Futsal


Der von der Nationalmannschaft verwöhnte   Fussballdoc besteigt spätabends um 21 Uhr beim Stade de Suisse den Car nach Novigrad, immerhin ein Luxuscar und nicht der kleine Strassenkreuzer daneben. Der für uns bereitstehende Bus wird in drei Tagen nach seiner Rückkehr die Nordiren zur Schlacht gegen die Schweiz fahren. Der Chauffeur hat aber kein Gehör für meine Idee, sie dann überraschend nach Morgarten zu führen, um ihnen zu zeigen, wie es Schweizer Gegnern auch nach 1315 ergeht. Weshalb ist der Doc verwöhnt? Weil er zu bisherigen Fussballevents mit dem Car an den nächstgelegenen Flugplatz gefahren worden wäre, um dann in gecharteter Businessclass an ein fussballerisches Highlight oder Debakel zu fliegen und womöglichst sogar auf dem Rollfeld direkt abgeholt zu werden.

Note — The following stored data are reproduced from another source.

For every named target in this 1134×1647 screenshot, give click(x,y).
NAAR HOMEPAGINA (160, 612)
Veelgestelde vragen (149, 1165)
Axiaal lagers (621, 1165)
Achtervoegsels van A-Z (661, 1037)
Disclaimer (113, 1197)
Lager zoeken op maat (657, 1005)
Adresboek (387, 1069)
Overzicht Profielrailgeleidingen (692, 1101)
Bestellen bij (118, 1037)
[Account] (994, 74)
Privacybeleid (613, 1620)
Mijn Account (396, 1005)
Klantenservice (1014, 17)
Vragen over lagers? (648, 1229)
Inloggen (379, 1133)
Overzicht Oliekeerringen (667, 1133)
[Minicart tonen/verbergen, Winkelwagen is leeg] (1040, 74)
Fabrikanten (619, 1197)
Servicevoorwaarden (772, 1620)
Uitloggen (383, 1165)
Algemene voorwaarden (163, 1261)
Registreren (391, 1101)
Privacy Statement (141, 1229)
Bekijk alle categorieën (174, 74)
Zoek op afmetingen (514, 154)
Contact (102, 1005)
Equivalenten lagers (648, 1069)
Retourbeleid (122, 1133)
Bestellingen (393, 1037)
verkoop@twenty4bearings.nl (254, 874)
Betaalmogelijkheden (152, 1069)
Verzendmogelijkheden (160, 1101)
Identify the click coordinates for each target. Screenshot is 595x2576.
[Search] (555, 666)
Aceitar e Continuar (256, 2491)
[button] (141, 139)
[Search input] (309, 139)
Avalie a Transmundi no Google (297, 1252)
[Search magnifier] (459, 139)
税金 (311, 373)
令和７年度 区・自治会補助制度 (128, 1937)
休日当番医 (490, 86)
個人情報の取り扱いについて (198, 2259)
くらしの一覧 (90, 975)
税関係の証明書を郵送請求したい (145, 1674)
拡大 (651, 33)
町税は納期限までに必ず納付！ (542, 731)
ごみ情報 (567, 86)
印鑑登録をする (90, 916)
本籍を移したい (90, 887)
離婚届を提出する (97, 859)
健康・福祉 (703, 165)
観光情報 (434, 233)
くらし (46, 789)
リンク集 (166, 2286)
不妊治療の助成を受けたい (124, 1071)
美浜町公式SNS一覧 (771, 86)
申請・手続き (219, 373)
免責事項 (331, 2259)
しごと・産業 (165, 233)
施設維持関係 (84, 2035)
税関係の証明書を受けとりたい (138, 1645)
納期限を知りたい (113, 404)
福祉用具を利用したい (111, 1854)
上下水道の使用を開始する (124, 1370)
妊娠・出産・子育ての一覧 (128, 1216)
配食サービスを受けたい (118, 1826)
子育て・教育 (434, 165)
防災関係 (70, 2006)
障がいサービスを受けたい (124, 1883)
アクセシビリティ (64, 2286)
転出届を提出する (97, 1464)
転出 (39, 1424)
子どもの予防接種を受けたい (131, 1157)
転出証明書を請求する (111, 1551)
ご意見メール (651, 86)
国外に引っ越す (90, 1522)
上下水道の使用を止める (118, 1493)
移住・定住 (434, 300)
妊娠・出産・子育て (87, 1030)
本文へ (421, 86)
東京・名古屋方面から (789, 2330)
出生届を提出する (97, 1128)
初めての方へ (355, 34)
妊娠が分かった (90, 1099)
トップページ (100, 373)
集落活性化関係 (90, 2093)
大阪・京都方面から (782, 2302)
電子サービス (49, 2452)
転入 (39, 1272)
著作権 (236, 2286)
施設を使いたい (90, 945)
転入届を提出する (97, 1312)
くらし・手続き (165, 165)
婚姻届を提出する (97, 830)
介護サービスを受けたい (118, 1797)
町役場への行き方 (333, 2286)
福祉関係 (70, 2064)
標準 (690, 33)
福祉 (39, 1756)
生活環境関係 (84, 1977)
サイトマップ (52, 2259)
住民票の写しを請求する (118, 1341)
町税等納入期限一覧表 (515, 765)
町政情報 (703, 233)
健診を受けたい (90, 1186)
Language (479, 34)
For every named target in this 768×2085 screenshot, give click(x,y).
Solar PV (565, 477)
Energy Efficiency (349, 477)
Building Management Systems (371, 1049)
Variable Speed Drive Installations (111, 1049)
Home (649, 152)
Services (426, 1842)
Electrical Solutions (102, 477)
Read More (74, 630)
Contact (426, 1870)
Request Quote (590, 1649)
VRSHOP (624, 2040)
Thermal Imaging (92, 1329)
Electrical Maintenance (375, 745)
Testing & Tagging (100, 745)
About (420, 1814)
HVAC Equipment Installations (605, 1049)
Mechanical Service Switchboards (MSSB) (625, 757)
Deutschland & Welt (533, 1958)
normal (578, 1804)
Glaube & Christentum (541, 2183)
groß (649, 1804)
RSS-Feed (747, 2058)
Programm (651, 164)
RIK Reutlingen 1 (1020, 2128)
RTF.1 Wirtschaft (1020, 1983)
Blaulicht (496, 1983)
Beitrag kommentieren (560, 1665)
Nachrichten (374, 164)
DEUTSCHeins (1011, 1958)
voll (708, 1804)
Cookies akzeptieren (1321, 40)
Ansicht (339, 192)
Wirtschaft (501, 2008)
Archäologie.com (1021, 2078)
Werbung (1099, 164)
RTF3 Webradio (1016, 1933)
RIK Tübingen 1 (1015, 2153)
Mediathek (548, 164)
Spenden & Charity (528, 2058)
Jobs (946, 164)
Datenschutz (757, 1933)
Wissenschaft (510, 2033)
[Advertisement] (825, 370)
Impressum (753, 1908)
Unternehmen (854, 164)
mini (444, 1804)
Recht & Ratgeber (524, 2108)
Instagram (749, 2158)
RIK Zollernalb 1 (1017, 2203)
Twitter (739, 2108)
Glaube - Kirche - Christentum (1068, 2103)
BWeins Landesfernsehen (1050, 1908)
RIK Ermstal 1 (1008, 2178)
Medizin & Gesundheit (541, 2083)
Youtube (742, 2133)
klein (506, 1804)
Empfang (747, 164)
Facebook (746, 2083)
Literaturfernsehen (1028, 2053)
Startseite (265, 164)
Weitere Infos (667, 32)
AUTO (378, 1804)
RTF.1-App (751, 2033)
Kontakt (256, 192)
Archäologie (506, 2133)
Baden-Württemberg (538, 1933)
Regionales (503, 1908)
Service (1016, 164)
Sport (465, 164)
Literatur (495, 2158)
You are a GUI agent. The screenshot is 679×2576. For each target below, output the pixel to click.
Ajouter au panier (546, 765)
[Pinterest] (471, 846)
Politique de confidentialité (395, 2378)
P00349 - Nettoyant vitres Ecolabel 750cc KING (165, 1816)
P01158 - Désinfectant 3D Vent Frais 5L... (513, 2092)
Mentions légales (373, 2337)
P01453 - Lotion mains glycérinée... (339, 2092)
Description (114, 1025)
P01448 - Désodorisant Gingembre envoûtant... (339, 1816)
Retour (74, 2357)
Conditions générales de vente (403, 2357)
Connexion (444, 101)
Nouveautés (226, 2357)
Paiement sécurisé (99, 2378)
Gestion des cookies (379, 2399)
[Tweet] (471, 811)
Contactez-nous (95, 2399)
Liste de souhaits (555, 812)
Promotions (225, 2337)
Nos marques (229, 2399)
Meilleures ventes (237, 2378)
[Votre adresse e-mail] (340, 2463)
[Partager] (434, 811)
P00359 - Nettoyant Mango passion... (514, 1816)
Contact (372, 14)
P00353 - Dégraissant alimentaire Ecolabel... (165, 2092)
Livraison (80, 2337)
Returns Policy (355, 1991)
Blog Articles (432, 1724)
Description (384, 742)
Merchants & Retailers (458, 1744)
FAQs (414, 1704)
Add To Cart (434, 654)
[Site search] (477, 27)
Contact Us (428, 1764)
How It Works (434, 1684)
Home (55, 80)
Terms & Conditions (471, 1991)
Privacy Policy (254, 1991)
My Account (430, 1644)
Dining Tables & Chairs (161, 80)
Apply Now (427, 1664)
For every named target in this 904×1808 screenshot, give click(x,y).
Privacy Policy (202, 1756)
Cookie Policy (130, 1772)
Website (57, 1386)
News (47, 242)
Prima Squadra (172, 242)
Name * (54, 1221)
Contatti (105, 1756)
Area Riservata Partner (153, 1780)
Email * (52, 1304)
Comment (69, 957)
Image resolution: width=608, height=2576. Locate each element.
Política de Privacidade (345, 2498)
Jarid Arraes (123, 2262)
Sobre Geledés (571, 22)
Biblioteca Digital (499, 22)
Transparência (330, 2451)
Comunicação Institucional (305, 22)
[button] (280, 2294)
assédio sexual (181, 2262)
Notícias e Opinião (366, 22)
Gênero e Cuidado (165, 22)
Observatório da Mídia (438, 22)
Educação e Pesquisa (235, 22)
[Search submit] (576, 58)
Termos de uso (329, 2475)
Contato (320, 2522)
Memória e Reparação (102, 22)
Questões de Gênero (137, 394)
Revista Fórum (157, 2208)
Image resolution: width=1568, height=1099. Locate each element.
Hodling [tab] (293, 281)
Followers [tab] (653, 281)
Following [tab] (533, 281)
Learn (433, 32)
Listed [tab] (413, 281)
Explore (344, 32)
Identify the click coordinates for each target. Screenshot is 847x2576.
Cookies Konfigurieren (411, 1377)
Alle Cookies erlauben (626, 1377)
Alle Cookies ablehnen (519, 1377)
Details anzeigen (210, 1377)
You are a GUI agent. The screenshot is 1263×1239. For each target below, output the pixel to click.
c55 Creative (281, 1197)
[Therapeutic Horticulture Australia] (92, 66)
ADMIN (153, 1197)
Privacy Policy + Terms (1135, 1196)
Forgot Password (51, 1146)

Im Car Bern Wankdorf ab 21 Uhr gibt’s keine Hierarchie der Plätze, Futsal ist halt in der Schweiz noch eine Randsportart ohne präsidiale und mediale Begleitung und ohne allmächtige Trainer, aber, was niemand weiss, ist es weltweit der am häufigsten ausgeübte Hallensport. Eine kleine Anekdote über die Futsal-Entwicklung in Deutschland erfahre ich vom Assistenztrainer, wo im Fussball-verwöhnten Deutschland diese Sportart erst vor zwei Jahren eingeführt wurde, dies aber mit deutscher Gründlichkeit. Die Schweiz musste heimlich hinter verschlossenen Türen Freundschaftsspiele gegen Deutschland spielen, da fussballerische Niederlagen gegen die kleine Schweiz unter der Würde des Fussball-Weltmeisters sind.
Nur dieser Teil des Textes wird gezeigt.